START MATERIAL TO PROCESS

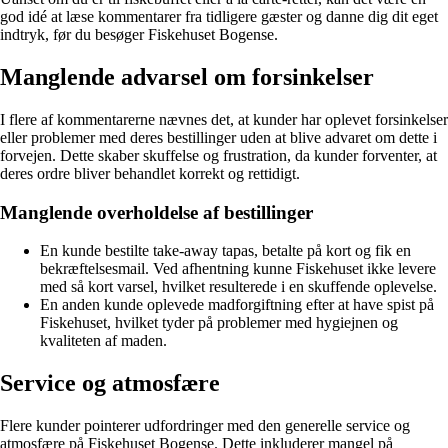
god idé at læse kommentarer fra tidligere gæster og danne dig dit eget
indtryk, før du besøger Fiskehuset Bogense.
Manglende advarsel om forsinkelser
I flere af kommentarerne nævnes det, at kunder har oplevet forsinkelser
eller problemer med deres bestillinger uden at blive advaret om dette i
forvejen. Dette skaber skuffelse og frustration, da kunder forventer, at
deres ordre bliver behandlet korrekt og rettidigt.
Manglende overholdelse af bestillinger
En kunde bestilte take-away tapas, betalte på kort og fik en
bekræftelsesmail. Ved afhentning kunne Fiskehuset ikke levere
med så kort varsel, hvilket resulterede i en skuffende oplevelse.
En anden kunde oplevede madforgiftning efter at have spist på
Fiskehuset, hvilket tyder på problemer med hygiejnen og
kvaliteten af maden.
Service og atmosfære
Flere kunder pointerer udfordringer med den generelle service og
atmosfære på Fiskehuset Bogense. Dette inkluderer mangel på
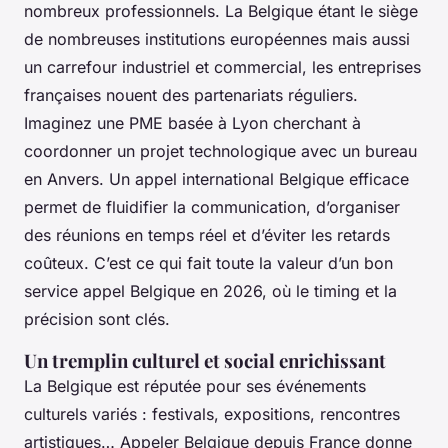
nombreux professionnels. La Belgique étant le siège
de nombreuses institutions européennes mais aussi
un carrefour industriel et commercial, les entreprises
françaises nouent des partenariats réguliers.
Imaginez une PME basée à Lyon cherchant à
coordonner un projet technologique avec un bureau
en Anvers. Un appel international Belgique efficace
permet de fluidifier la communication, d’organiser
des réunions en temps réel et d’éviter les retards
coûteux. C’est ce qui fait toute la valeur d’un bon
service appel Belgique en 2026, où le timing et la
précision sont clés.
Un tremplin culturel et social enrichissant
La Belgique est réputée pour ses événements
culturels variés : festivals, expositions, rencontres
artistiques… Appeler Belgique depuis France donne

END MATERIAL TO PROCESS

[WHAT YOU WILL DO]: Among the records, find each line where the word "atmosfære" occurs, and copy it.

[FINISHED TASK]:
Service og atmosfære
atmosfære på Fiskehuset Bogense. Dette inkluderer mangel på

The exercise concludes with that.